Arizona Department of Economic Security Director Michael Wisehart said Thursday an estimated $4.4 billion was lost to identity thieves.
Credit: 12 News

PHOENIX — Scammers pocketed nearly 30% of the $16 billion in unemployment insurance payments sent out by Arizona since the coronavirus pandemic began. 

The director of the state agency overseeing the program said Thursday that most of the fraud happened in the first several months of the pandemic.

Federally funded emergency unemployment insurance programs designed to help so-called “gig workers” such as Uber drivers were the main target.

Department of Economic Security Director Michael Wisehart says an estimated $4.4 billion was lost to identity thieves. 

Most of that money is probably lost forever because it was siphoned off by out-of-state or overseas scammers who took advantage of the lack of identity verification early in the program. 

The state was able to recover $1.4 billion it had paid out, Wisehart said. And fraud prevention systems the state rolled out in the summer of 2020 have prevented more than $75 billion in additional fraudulent payments from being made, he said. 
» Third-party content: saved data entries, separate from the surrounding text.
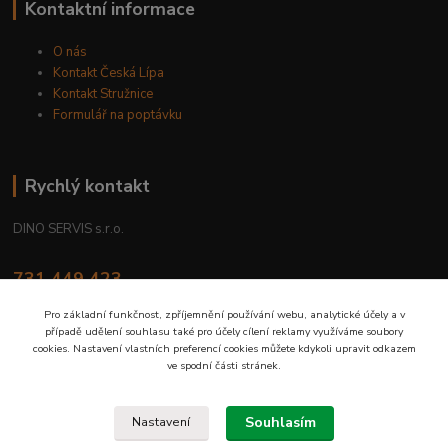
Kontaktní informace
O nás
Kontakt Česká Lípa
Kontakt Stružnice
Formulář na poptávku
Rychlý kontakt
DINO SERVIS s.r.o.
731 449 423
8.00 hod. - 16.00 hod.
Pro základní funkčnost, zpříjemnění používání webu, analytické účely a v
případě udělení souhlasu také pro účely cílení reklamy využíváme soubory
prodejna@dinoservis.cz
cookies. Nastavení vlastních preferencí cookies můžete kdykoli upravit odkazem
ve spodní části stránek.
Souhlasím
Nastavení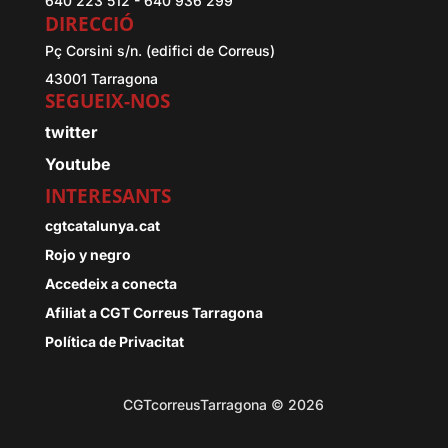
640 223 512 - 640 936 299
DIRECCIÓ
Pç Corsini s/n. (edifici de Correus)
43001 Tarragona
SEGUEIX-NOS
twitter
Youtube
INTERESANTS
cgtcatalunya.cat
Rojo y negro
Accedeix a conecta
Afiliat a CGT Correus Tarragona
Política de Privacitat
CGTcorreusTarragona © 2026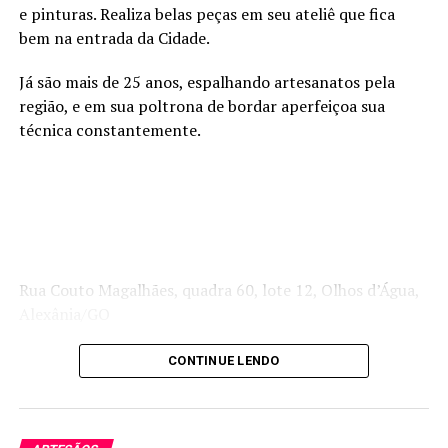
e pinturas. Realiza belas peças em seu ateliê que fica
bem na entrada da Cidade.
Já são mais de 25 anos, espalhando artesanatos pela
região, e em sua poltrona de bordar aperfeiçoa sua
técnica constantemente.
Rua Couto Magalhães, quadra 60, lote 12, Olhos d’Água,
Alexânia/GO
CONTINUE LENDO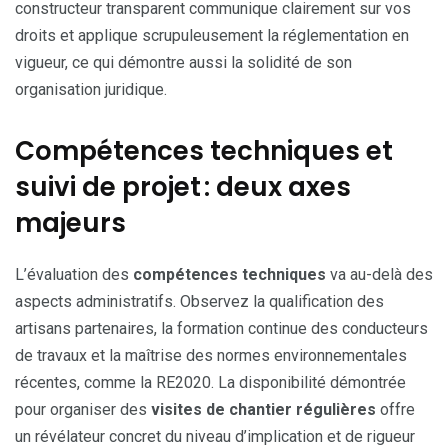
constructeur transparent communique clairement sur vos
droits et applique scrupuleusement la réglementation en
vigueur, ce qui démontre aussi la solidité de son
organisation juridique.
Compétences techniques et
suivi de projet : deux axes
majeurs
L’évaluation des
compétences techniques
va au-delà des
aspects administratifs. Observez la qualification des
artisans partenaires, la formation continue des conducteurs
de travaux et la maîtrise des normes environnementales
récentes, comme la RE2020. La disponibilité démontrée
pour organiser des
visites de chantier régulières
offre
un révélateur concret du niveau d’implication et de rigueur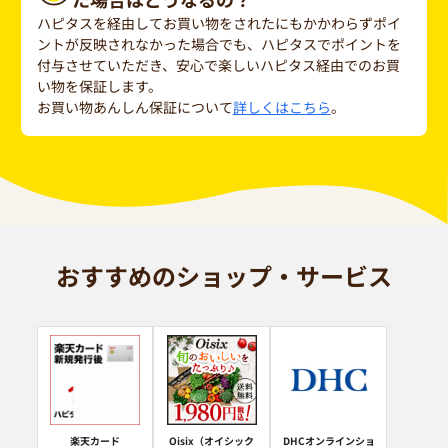
ハピタスを経由してお買い物をされたにもかかわらずポイ
ントが反映されなかった場合でも、ハピタスでポイントを
付与させていただき、安心で楽しいハピタス経由でのお買
い物を保証します。
お買い物あんしん保証について
詳しくはこちら
。
おすすめのショップ・サービス
楽天カード
Oisix（オイシック
DHCオンラインショ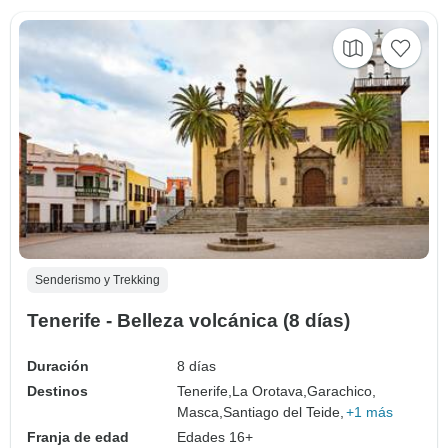
Senderismo y Trekking
Tenerife - Belleza volcánica (8 días)
Duración
8 días
Destinos
Tenerife,
La Orotava,
Garachico,
Masca,
Santiago del Teide,
+1 más
Franja de edad
Edades 16+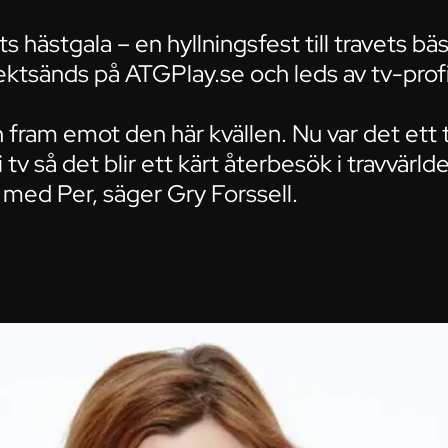
ts hästgala – en hyllningsfest till travets bä
ektsänds på ATGPlay.se och leds av tv-profi
n fram emot den här kvällen. Nu var det ett 
tv så det blir ett kärt återbesök i travvärld
 med Per, säger Gry Forssell.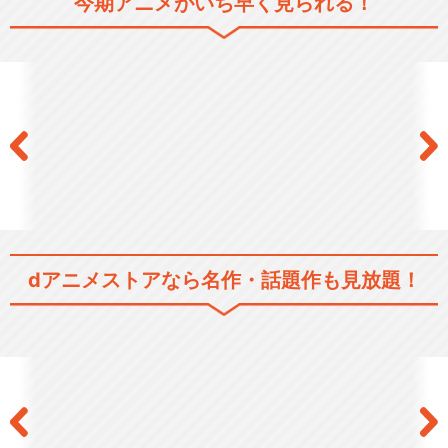
今期アニメがいち早く見られる！
ハイキュー!!セカンドシーズ
ン
ハイキュー!! 烏野高校 ＶＳ 白
鳥沢学園高校
dアニメストアなら
名作・話題作も見放題！
ハイキュー!! TO THE TOP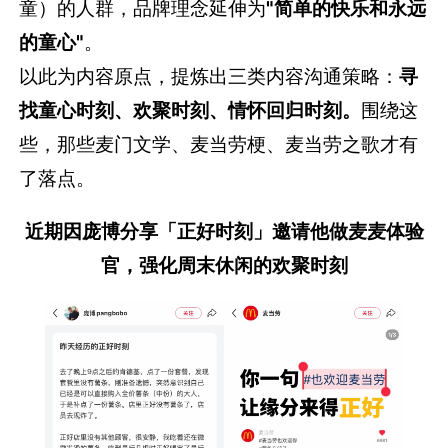
童）的人群，品牌理念延伸为
"简单的快乐和永远
的童心"
。
以此为内容原点，提炼出三类内容沟通策略：
寻
找童心时刻、欢聚时刻、情怀回归时刻。
围绕这
些，那些麦门文学、麦当劳梗、麦当劳之歌才有
了落点。
近期因庞博分享「正好时刻」邀请他做麦麦体验
官，强化周末休闲的欢聚时刻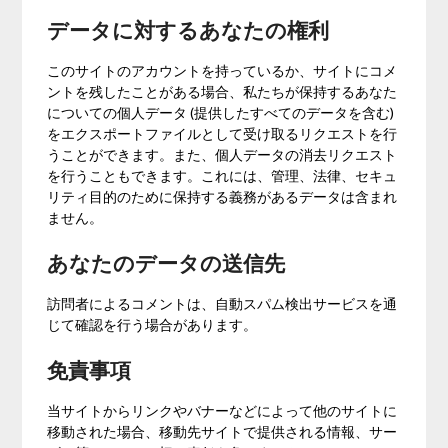
データに対するあなたの権利
このサイトのアカウントを持っているか、サイトにコメ
ントを残したことがある場合、私たちが保持するあなた
についての個人データ (提供したすべてのデータを含む)
をエクスポートファイルとして受け取るリクエストを行
うことができます。また、個人データの消去リクエスト
を行うこともできます。これには、管理、法律、セキュ
リティ目的のために保持する義務があるデータは含まれ
ません。
あなたのデータの送信先
訪問者によるコメントは、自動スパム検出サービスを通
じて確認を行う場合があります。
免責事項
当サイトからリンクやバナーなどによって他のサイトに
移動された場合、移動先サイトで提供される情報、サー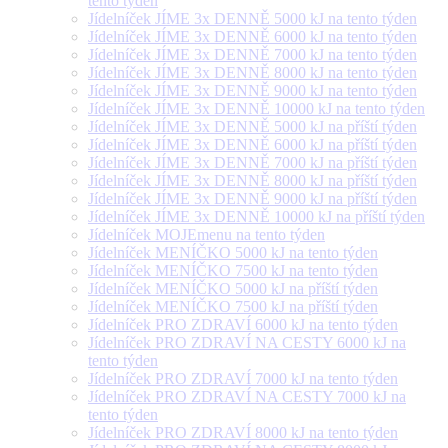
tento týden
Jídelníček JÍME 3x DENNĚ 5000 kJ na tento týden
Jídelníček JÍME 3x DENNĚ 6000 kJ na tento týden
Jídelníček JÍME 3x DENNĚ 7000 kJ na tento týden
Jídelníček JÍME 3x DENNĚ 8000 kJ na tento týden
Jídelníček JÍME 3x DENNĚ 9000 kJ na tento týden
Jídelníček JÍME 3x DENNĚ 10000 kJ na tento týden
Jídelníček JÍME 3x DENNĚ 5000 kJ na příští týden
Jídelníček JÍME 3x DENNĚ 6000 kJ na příští týden
Jídelníček JÍME 3x DENNĚ 7000 kJ na příští týden
Jídelníček JÍME 3x DENNĚ 8000 kJ na příští týden
Jídelníček JÍME 3x DENNĚ 9000 kJ na příští týden
Jídelníček JÍME 3x DENNĚ 10000 kJ na příští týden
Jídelníček MOJEmenu na tento týden
Jídelníček MENÍČKO 5000 kJ na tento týden
Jídelníček MENÍČKO 7500 kJ na tento týden
Jídelníček MENÍČKO 5000 kJ na příští týden
Jídelníček MENÍČKO 7500 kJ na příští týden
Jídelníček PRO ZDRAVÍ 6000 kJ na tento týden
Jídelníček PRO ZDRAVÍ NA CESTY 6000 kJ na
tento týden
Jídelníček PRO ZDRAVÍ 7000 kJ na tento týden
Jídelníček PRO ZDRAVÍ NA CESTY 7000 kJ na
tento týden
Jídelníček PRO ZDRAVÍ 8000 kJ na tento týden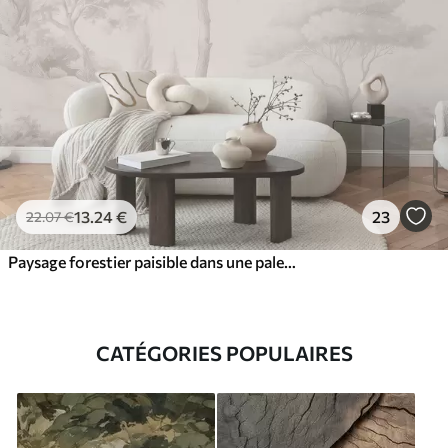
13
.24
€
23
22
.07
€
Paysage forestier paisible dans une palette de couleurs beiges
CATÉGORIES POPULAIRES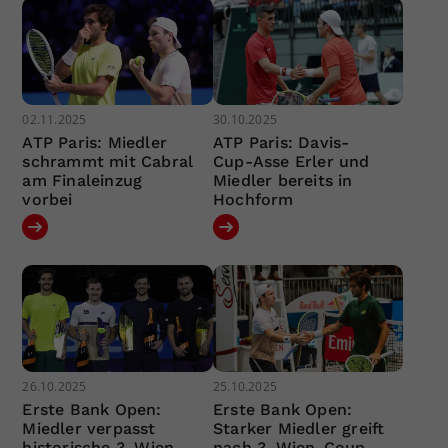
02.11.2025
30.10.2025
ATP Paris: Miedler
ATP Paris: Davis-
schrammt mit Cabral
Cup-Asse Erler und
am Finaleinzug
Miedler bereits in
vorbei
Hochform
26.10.2025
25.10.2025
Erste Bank Open:
Erste Bank Open:
Miedler verpasst
Starker Miedler greift
historische 3. Wien-
nach 3. Wien-Coup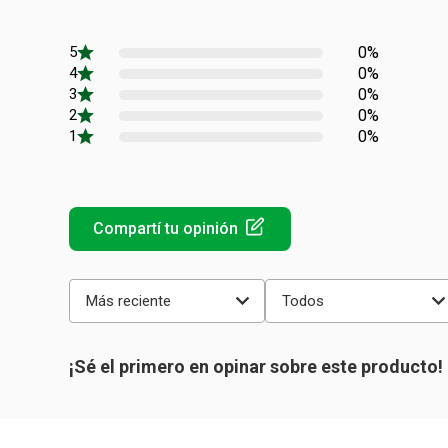
0%
0%
0%
0%
0%
Más reciente
Todos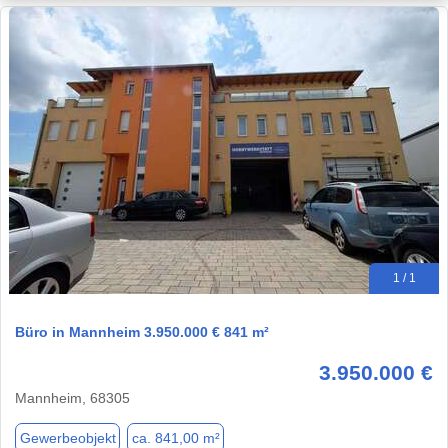
1 / 1
Büro in Mannheim 3.950.000 € 841 m²
3.950.000 €
Mannheim, 68305
Gewerbeobjekt
ca. 841,00 m²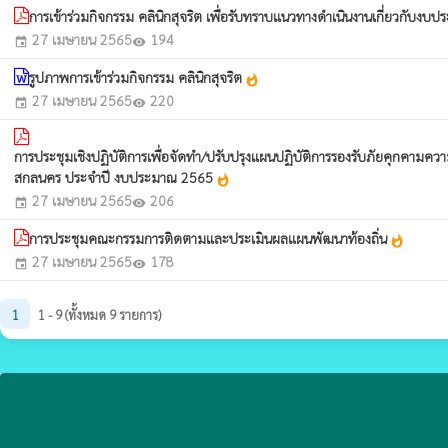
การเข้าร่วมกิจกรรม คลินิกสุจริต เพื่อรับทราบแนวทางดำเนินงานเกี่ยวกั
27 เมษายน 2565
194
event
visibility
รูปภาพการเข้าร่วมกิจกรรม คลินิกสุจริต
whatshot
27 เมษายน 2565
220
event
visibility
การประชุมเชิงปฏิบัติการเพื่อจัดทํา/ปรับปรุงแผนปฏิบัติการรองรับภัยคุกคามคว
สกลนคร ประจําปี งบประมาณ 2565
whatshot
27 เมษายน 2565
206
event
visibility
การประชุมคณะกรรมการติดตามและประเมินผลแผนพัฒนาท้องถิ่น
whatshot
27 เมษายน 2565
178
event
visibility
1
1 - 9 (ทั้งหมด 9 รายการ)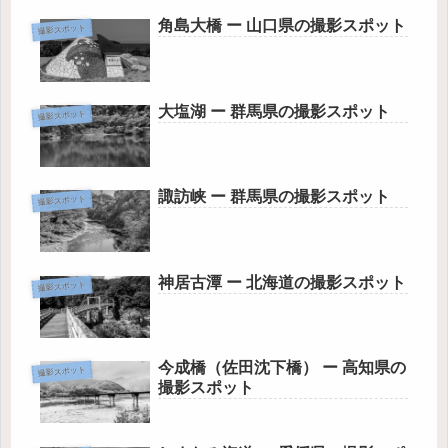
角島大橋 ー 山口県の撮影スポット
撮影スポット
大塩湖 ー 群馬県の撮影スポット
撮影スポット
諏訪峡 ー 群馬県の撮影スポット
撮影スポット
神居古潭 ー 北海道の撮影スポット
撮影スポット
今成橋（佐田沈下橋） ー 高知県の
撮影スポット
撮影スポット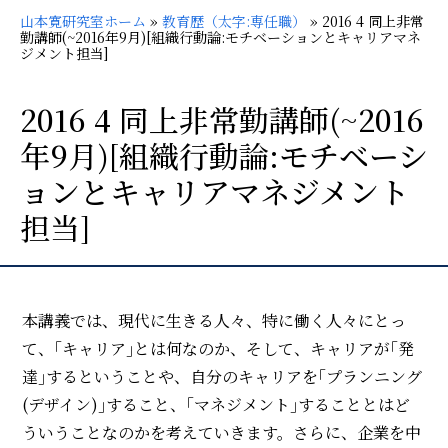
山本寛研究室ホーム
»
教育歴（太字:専任職）
»
2016 4 同上非常
勤講師(~2016年9月)[組織行動論:モチベーションとキャリアマネ
ジメント担当]
2016 4 同上非常勤講師(~2016
年9月)[組織行動論:モチベーシ
ョンとキャリアマネジメント
担当]
本講義では、現代に生きる人々、特に働く人々にとっ
て、｢キャリア｣とは何なのか、そして、キャリアが｢発
達｣するということや、自分のキャリアを｢プランニング
(デザイン)｣すること、｢マネジメント｣することとはど
ういうことなのかを考えていきます。さらに、企業を中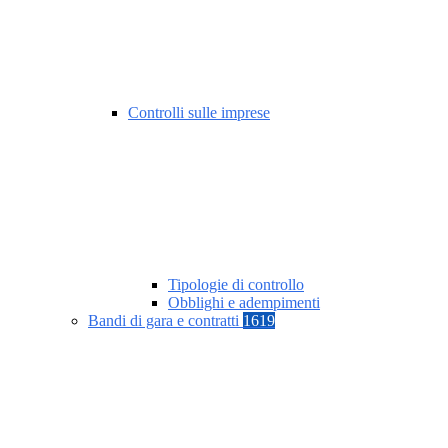
Controlli sulle imprese
Tipologie di controllo
Obblighi e adempimenti
Bandi di gara e contratti
1619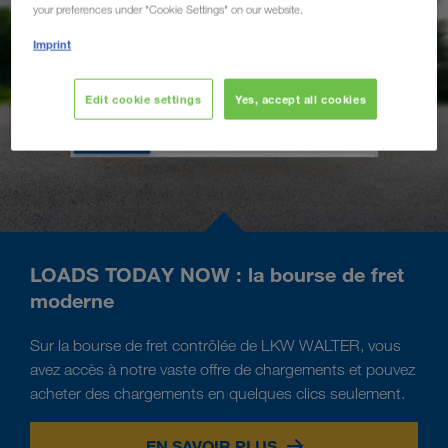
your preferences under "Cookie Settings" on our website.
Imprint
Edit cookie settings
Yes, accept all cookies
LOADS TODAY NOW : la bourse de fret
moderne
Sur la bourse de fret contrôlée de LKW WALTER, vous
avez accès à notre vaste offre de chargements et pouvez
acheter des chargements en quelques clics seulement.
EN SAVOIR PLUS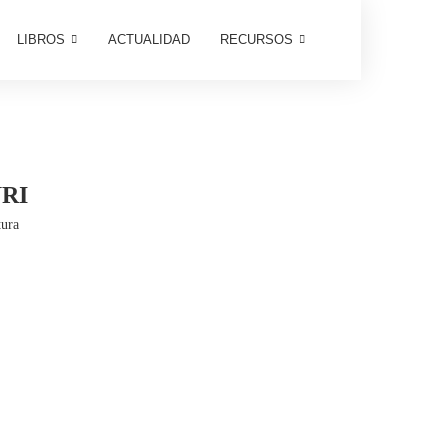
LIBROS
ACTUALIDAD
RECURSOS
RI
tura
“I feel horrible for the taxpayer, for myself as a taxpayer, for all taxpayers, that this happened,” Wisehart said of the fraud loss. “But I’ll tell you, I would be way more angry at me and us if this was into 2021 and it extended beyond the first two or three months of the pandemic where it was true chaos.”

Other states also were hard hit by scammers. The U.S. Department of Labor in June estimated that more than $87 billion will have been stolen nationally by early September.